2017年8月20日

【人は何のために生きるのか】

                                執事 安里耕二

息子は言った。『お父さん、わたしは天に対しても、またお父さんに対しても罪を犯しました。もう息子と呼ばれる資格はありません。』しかし、父親は僕たちに言った。『急いでいちばん良い服を持って来て、この子に着せ、手に指輪をはめてやり、足に履物を履かせなさい。(ルカ15:2122

 私は若い時、心の中にぽっかりと大きな穴があいているような虚しさを覚えていました。物を持たない時期はがむしゃらに生活するだけで精一杯でした。仕事も失敗を重ねながらも、ひたすら走り続ける自分がありました。少し物が買えるようになっても、あるいは多少仕事が出来るようになっても、このままではいずれ行き詰ってしまう、という感覚が付きまとっていました。心の中に心棒となるもの、"生きがい"を求めていたのです。そして、教会につながるようになって、色々な方とお話しするなかで、多くの方々が同じような思いを抱いていた事を知りました。

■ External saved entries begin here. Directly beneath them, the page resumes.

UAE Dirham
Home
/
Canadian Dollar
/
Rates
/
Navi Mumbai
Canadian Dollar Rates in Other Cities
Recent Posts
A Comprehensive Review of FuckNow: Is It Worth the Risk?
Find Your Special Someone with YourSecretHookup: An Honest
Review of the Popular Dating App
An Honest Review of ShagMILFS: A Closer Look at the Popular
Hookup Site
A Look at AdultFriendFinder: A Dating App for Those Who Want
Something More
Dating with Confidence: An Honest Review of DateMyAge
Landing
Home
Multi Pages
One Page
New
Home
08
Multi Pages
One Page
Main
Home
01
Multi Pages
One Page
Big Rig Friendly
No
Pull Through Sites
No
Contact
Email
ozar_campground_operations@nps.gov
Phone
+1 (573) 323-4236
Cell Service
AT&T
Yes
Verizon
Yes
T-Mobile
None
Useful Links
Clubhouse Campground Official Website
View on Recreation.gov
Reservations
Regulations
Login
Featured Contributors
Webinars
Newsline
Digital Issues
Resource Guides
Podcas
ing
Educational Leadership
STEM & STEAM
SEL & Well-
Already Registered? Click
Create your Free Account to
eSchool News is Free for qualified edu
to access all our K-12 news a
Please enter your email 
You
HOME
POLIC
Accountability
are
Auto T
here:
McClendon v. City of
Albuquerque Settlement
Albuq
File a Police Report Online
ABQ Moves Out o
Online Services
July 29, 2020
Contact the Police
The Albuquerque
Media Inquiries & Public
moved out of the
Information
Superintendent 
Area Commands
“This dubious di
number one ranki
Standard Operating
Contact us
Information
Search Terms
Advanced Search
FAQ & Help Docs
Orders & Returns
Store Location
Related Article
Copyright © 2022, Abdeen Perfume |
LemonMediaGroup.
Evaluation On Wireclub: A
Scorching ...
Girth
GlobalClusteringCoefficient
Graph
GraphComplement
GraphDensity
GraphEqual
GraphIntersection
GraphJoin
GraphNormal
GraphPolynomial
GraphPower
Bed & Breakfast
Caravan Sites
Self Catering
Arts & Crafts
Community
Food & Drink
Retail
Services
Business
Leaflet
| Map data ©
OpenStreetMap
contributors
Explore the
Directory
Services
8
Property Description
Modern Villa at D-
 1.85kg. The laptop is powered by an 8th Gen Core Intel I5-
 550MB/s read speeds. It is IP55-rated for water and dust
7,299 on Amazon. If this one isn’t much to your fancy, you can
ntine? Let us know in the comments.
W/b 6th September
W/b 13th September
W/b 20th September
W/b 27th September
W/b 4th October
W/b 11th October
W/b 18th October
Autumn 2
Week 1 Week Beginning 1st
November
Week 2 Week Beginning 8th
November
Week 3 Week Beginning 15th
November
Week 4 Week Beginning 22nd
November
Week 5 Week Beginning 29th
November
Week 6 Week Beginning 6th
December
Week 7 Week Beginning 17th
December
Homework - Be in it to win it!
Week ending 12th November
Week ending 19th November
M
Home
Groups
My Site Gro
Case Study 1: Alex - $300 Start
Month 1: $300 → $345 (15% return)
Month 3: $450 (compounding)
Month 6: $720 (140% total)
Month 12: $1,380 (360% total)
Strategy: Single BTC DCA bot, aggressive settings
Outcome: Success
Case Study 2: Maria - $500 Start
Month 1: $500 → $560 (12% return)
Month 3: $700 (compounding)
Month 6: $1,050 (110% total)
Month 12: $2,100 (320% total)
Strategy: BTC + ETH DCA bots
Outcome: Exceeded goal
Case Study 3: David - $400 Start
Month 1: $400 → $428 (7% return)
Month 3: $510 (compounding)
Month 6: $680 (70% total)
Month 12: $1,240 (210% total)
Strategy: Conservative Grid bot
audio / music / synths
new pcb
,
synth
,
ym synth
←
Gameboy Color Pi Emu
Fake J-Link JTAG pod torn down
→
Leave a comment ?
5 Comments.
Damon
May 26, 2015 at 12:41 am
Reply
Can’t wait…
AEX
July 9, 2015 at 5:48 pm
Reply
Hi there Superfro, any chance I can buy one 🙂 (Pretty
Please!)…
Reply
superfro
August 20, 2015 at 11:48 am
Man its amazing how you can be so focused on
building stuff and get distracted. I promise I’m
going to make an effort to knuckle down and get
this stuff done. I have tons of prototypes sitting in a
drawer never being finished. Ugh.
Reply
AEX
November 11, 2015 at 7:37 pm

動物は"生きがい"を求めて悩んだりしません。人間だけが、真剣に生きようとする時「自分は何のために生きるのか」という問いに出会うのです。

人間は神によって神のかたちに似せて造られた特別な存在だと、聖書は語ります。人は欲しい物、便利な物を手に入れるだけでは、真に満足出来ないのはそのためであり、さらにその心は神の所に帰るまで完全に満たされることはない、というのです。

今日の聖書箇所は、よく読まれている、放蕩息子の一節です。財産を無駄使いして全てをうしなった後に、罪を告白して父の所に帰って行く場面です。改めて「主のもとに立ち返る事」を学ぶ機会を与えてくださった教会員と、何よりも神様の計り知れない導きにより、講壇に立つという恵みに、感謝申し上げます。